In our time, the phrase is false in every measurable way. The VSG lost the popular vote by a margin of millions both times he ran, and his supporters certainly aren’t quiet about their feelings. But they believe themselves to be the majority, at least the rightful majority of right-thinking Americans, and to have suffered in silence while ill-defined “elites” and welfare and immigrant freeloaders profited at their expense. And in politics, as Democrats and liberals of the we-believe-in-science variety keep learning to their chagrin, you win on emotions, whether or not they have any bearing on reality. The trick they have not learned is that of the emotional appeal that is based on truth, not on a farrago of lies with a few powerful but distorted truths mixed in, the latter a tactic the VSG knows how to pull off to perfection.

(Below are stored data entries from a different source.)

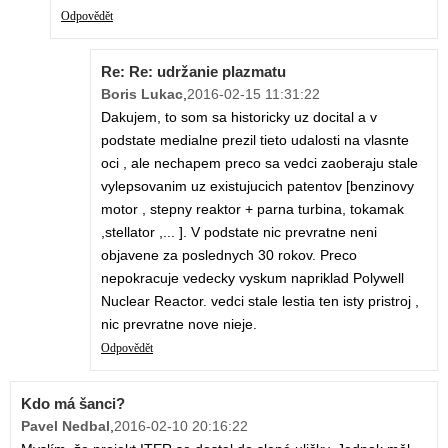
Odpovědět
Re: Re: udržanie plazmatu
Boris Lukac
,
2016-02-15 11:31:22
Dakujem, to som sa historicky uz docital a v
podstate medialne prezil tieto udalosti na vlasnte
oci , ale nechapem preco sa vedci zaoberaju stale
vylepsovanim uz existujucich patentov [benzinovy
motor , stepny reaktor + parna turbina, tokamak
,stellator ,... ]. V podstate nic prevratne neni
objavene za poslednych 30 rokov. Preco
nepokracuje vedecky vyskum napriklad Polywell
Nuclear Reactor. vedci stale lestia ten isty pristroj ,
nic prevratne nove nieje.
Odpovědět
Kdo má šanci?
Pavel Nedbal
,
2016-02-10 20:16:22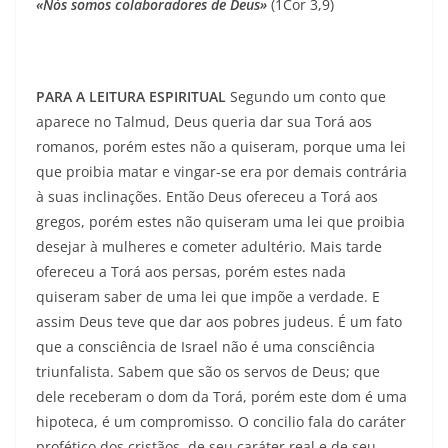
«Nós somos colaboradores de Deus»
(1Cor 3,9)
PARA A LEITURA ESPIRITUAL
Segundo um conto que
aparece no Talmud, Deus queria dar sua Torá aos
romanos, porém estes não a quiseram, porque uma lei
que proibia matar e vingar-se era por demais contrária
à suas inclinações. Então Deus ofereceu a Torá aos
gregos, porém estes não quiseram uma lei que proibia
desejar à mulheres e cometer adultério. Mais tarde
ofereceu a Torá aos persas, porém estes nada
quiseram saber de uma lei que impõe a verdade. E
assim Deus teve que dar aos pobres judeus. É um fato
que a consciência de Israel não é uma consciência
triunfalista. Sabem que são os servos de Deus; que
dele receberam o dom da Torá, porém este dom é uma
hipoteca, é um compromisso. O concilio fala do caráter
profético dos cristãos, de seu caráter real e de seu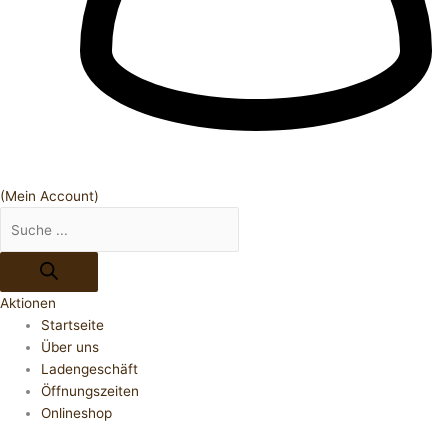
(Mein Account)
Aktionen
Startseite
Über uns
Ladengeschäft
Öffnungszeiten
Onlineshop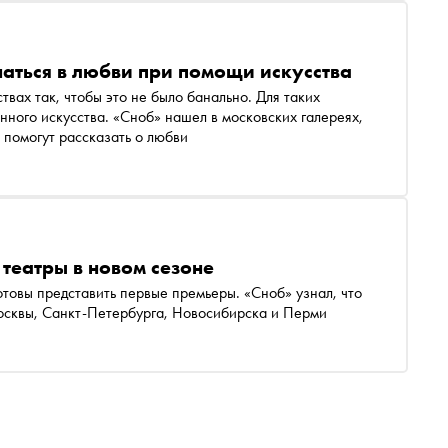
наться в любви при помощи искусства
твах так, чтобы это не было банально. Для таких
ного искусства. «Сноб» нашел в московских галереях,
 помогут рассказать о любви
 театры в новом сезоне
отовы представить первые премьеры. «Сноб» узнал, что
осквы, Санкт-Петербурга, Новосибирска и Перми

Not that the VSG’s opponents and mainstream media are free of all misconceptions themselves. Perhaps the most significant such false beliefs concern the true identity of the most extreme and dangerous VSG supporters. To take an important example, the Capitol putschists of January 6, 2021 are not rural trailer dwellers. They are largely urban residents, and many are the owners of small or medium-sized businesses. I can do no better than to recommend a close study by University of Chicago researchers of those prosecuted for invading the Capitol, and the estimated 21 million Americans who believe the falsehood that the election was stolen from the VSG, and that violence against the government is justified to right this supposed wrong. Eight million of these people own guns, the researchers found, and 4 million have prior military experience. If that doesn’t scare you, I don’t know what will. Comparisons with the “lower middle class” Germans who were the backbone of Nazi Party support are very interesting, but we are talking about two very different countries with dissimilar cultures at very different moments in history. In both cases, however, it’s fair to say that the fascists are not the majority of “the people,” nor are they a revolt by “the wretched of the earth” or “peasants with pitchforks.” They can and must be stopped, but we must know whom we are struggling with.